Wilhelm soube pela primeira vez que a Alemanha não poderia vencer a Primeira Guerra Mundial militarmente em 10 de agosto de 1918, dois dias depois que os Aliados romperam as linhas alemãs na Batalha de Amiens. Ele recebeu a notícia com calma, especialmente porque o Primeiro Intendente-General Erich Ludendorff lhe garantiu em 14 de agosto que seria capaz de quebrar a vontade de lutar do inimigo por meio de uma defensiva determinada. O Imperador passou as semanas seguintes no Palácio de Wilhelmshöhe, perto de Kassel, e retornou ao Quartel-General do Exército em Spa, Bélgica, em 10 de setembro, onde não lhe foi contada a verdade sobre a rápida deterioração da situação militar e política interna. O almirante Georg Alexander von Müller observou: "A desonestidade no Quartel-General atingiu um grau que já não pode ser superado. Para onde quer que se olhe, há egoísmo, autoengano e engano dos colegas."
Mudança de governo
Em 26 de setembro, o Comando Supremo do Exército (OHL) convocou líderes do governo ao seu quartel-general e informou ao chanceler Georg von Hertling e seus secretários de estado (equivalentes a ministros) que a guerra estava perdida. Friedrich von Berg, um membro do gabinete privado de Wilhelm, começou a trabalhar na formação de um governo que governaria em oposição ao Reichstag. Inicialmente, ele sondou Bernhard von Bülow, que havia sido chanceler de 1900 a 1909. Quando Bülow respondeu que governar contra os partidos maioritários no Reichstag já não era possível, Berg sugeriu uma ditadura de um general como Alexander von Falkenhausen ou Max von Gallwitz, mas foi novamente rejeitado. Paul von Hintze, o secretário de Estado para as relações exteriores, apoiado pelo marechal de campo Paul von Hindenburg e Ludendorff, propôs em vez disso uma "revolução de cima": o sistema de governo do Império deveria, pelo menos na aparência, ser democratizado, o Partido Social-Democrata da Maioria (MSPD) incluído no novo governo e um pedido de paz enviado ao presidente dos EUA, Woodrow Wilson. Esperava-se que desta forma pudessem ser obtidos termos de paz lenientes – e que a culpa pela guerra perdida pudesse ser atribuída aos partidos democráticos no Reichstag.

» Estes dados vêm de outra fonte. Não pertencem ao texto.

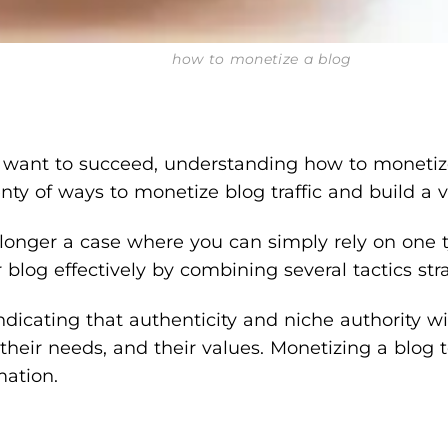
how to monetize a blog
you want to succeed, understanding how to monetiz
nty of ways to monetize blog traffic and build a 
o longer a case where you can simply rely on one t
og effectively by combining several tactics strat
cating that authenticity and niche authority will
ir needs, and their values. Monetizing a blog today
mation.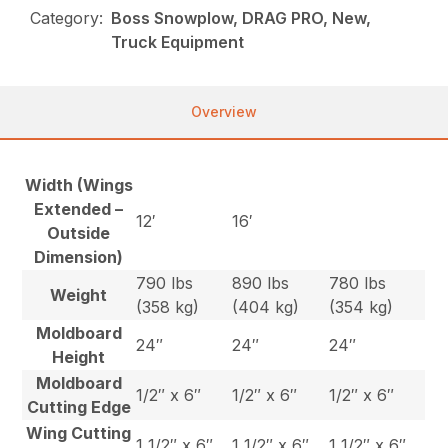
Category:
Boss Snowplow, DRAG PRO, New,
Truck Equipment
Overview
Width (Wings
Extended –
12′
16′
Outside
Dimension)
790 lbs
890 lbs
780 lbs
Weight
(358 kg)
(404 kg)
(354 kg)
Moldboard
24″
24″
24″
Height
Moldboard
1/2″ x 6″
1/2″ x 6″
1/2″ x 6″
Cutting Edge
Wing Cutting
1 1/2″ x 6″
1 1/2″ x 6″
1 1/2″ x 6″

Para tirar a responsabilidade de si mesmo, Ludendorff plantou as sementes do que mais tarde ficou conhecido como o mito da facada nas costas, a crença de que a Alemanha não havia perdido a guerra militarmente, mas havia sido traída por pessoas na frente interna, principalmente socialistas e judeus. O mito foi alimentado pelo facto de que, até a guerra estar quase perdida, Ludendorff deixou o público no escuro quanto à gravidade da situação militar e até espalhou propaganda optimista.
As notas de Wilson
Em 4 de outubro, conforme solicitado pela OHL, o novo chanceler enviou uma nota diplomática ao presidente Wilson pedindo-lhe que mediasse um armistício imediato e uma paz baseada em seus Quatorze Pontos. Nas duas trocas subsequentes, a escolha de palavras de Wilson "não conseguiu transmitir a ideia de que a abdicação do Imperador era uma condição essencial para a paz. Os principais estadistas do Império ainda não estavam prontos para contemplar uma possibilidade tão monstruosa." Como pré-condição para as negociações, Wilson exigiu a retirada das tropas alemãs de todos os territórios ocupados, a cessação das atividades submarinas e, implicitamente, a abdicação do Imperador, escrevendo em 23 de outubro: "Se o Governo dos Estados Unidos deve lidar com os mestres militares e os autocratas monárquicos da Alemanha agora, ou se é provável que tenha que lidar com eles mais tarde em relação às obrigações internacionais do Império Alemão, deve exigir não negociações de paz, mas a rendição." "Imprudente!", teria dito Wilhelm, acrescentando que o que os americanos estavam pedindo era "o mais puro bolchevismo". Nesse ponto, Ludendorff e Hindenburg pediram o fim da troca de notas com os americanos, uma vez que "o trono e a pátria" estariam "em jogo se não houvesse ... uma ruptura resoluta nas negociações". O príncipe Max disse então a Wilhelm que, para preservar a monarquia e obter uma paz que a Alemanha achasse suportável, o estabelecimento de um governo parlamentar e uma remodelação da OHL eram inevitáveis.
Revolução
Diante da iminente derrota da Alemanha, o Comando de Alto Mar, sem a autorização do governo, fez planos para uma batalha final contra a frota britânica. Se fosse necessário salvar a honra da Marinha Alemã, eles afundariam heroicamente com bandeiras hasteadas. Em 29 de outubro, os marinheiros de Kiel se amotinaram quando souberam dos planos. Os marinheiros então espalharam a revolta por toda a Alemanha, e ela rapidamente se desenvolveu na Revolução Alemã. Ao mesmo tempo, o ex-chanceler Georg Michaelis e o almirante Reinhard Scheer tiveram, independentemente, a ideia de que o imperador deveria buscar uma morte heróica. Michaelis pensou em mandá-lo para a frente de batalha, enquanto Scheer queria que ele morresse a bordo do SMS König. Eles esperavam que a sua morte levasse a uma mobilização final em massa.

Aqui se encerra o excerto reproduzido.